Structures of Coastal Resilience presents new strategies for creative and collaborative approaches to coastal planning for climate change. In the face of sea level rise and an increased risk of flooding from storm surge, we must become less dependent on traditional approaches to flood control that have relied on levees, sea walls, and other forms of hard infrastructure. But what are alternative approaches for designers and planners facing the significant challenge of strengthening their communities to adapt to uncertain climate futures?
Authors Catherine Seavitt Nordenson, Guy Nordenson, and Julia Chapman have been at the forefront of research on new approaches to effective coastal resilience planning for over a decade. In Structures of Coastal Resilience, they reimagine how coastal planning might better serve communities grappling with a future of uncertain environmental change. They encourage more creative design techniques at the beginning of the planning process, and offer examples of innovative work incorporating flexible natural systems into traditional infrastructure. They also draw lessons for coastal planning from approaches more commonly applied to fire and seismic engineering.
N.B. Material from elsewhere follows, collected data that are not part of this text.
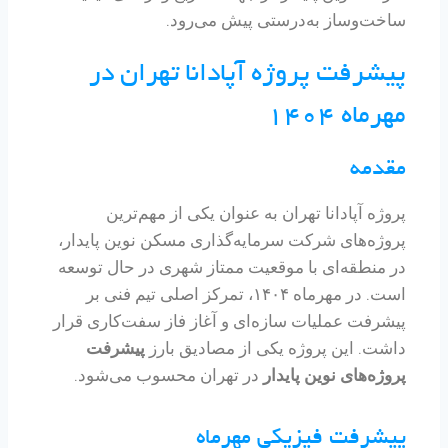
ساخت‌وساز به‌درستی پیش می‌رود.
پیشرفت پروژه آپادانا تهران در
مهرماه ۱۴۰۴
مقدمه
پروژه آپادانا تهران به عنوان یکی از مهم‌ترین
پروژه‌های شرکت سرمایه‌گذاری مسکن نوین پایدار،
در منطقه‌ای با موقعیت ممتاز شهری در حال توسعه
است. در مهرماه ۱۴۰۴، تمرکز اصلی تیم فنی بر
پیشرفت عملیات سازه‌ای و آغاز فاز سفت‌کاری قرار
داشت. این پروژه یکی از مصادیق بارز
پیشرفت
پروژه‌های نوین پایدار
در تهران محسوب می‌شود.
پیشرفت فیزیکی مهرماه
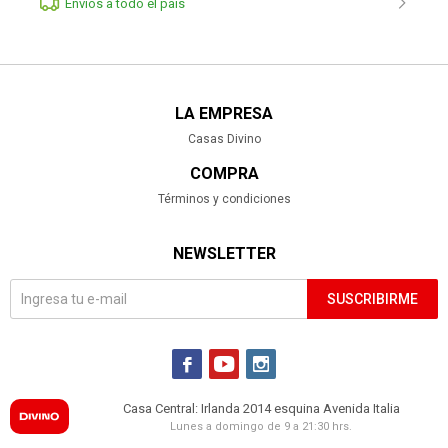
Envíos a todo el pais
LA EMPRESA
Casas Divino
COMPRA
Términos y condiciones
NEWSLETTER
SUSCRIBIRME



Casa Central: Irlanda 2014 esquina Avenida Italia
Lunes a domingo de 9 a 21:30 hrs.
This is essential, they argue, because storms, sea level rise, and other conditions of coastal change will incorporate higher degrees of uncertainty—which have traditionally been part of planning for wildfires and earthquakes, but not floods or storms.
This book is for anyone grappling with the immense questions of how to prepare communities to flourish despite unprecedented climate impacts. It offers insights into new approaches to design, engineering, and planning, envisioning adaptive and resilient futures for coastal areas.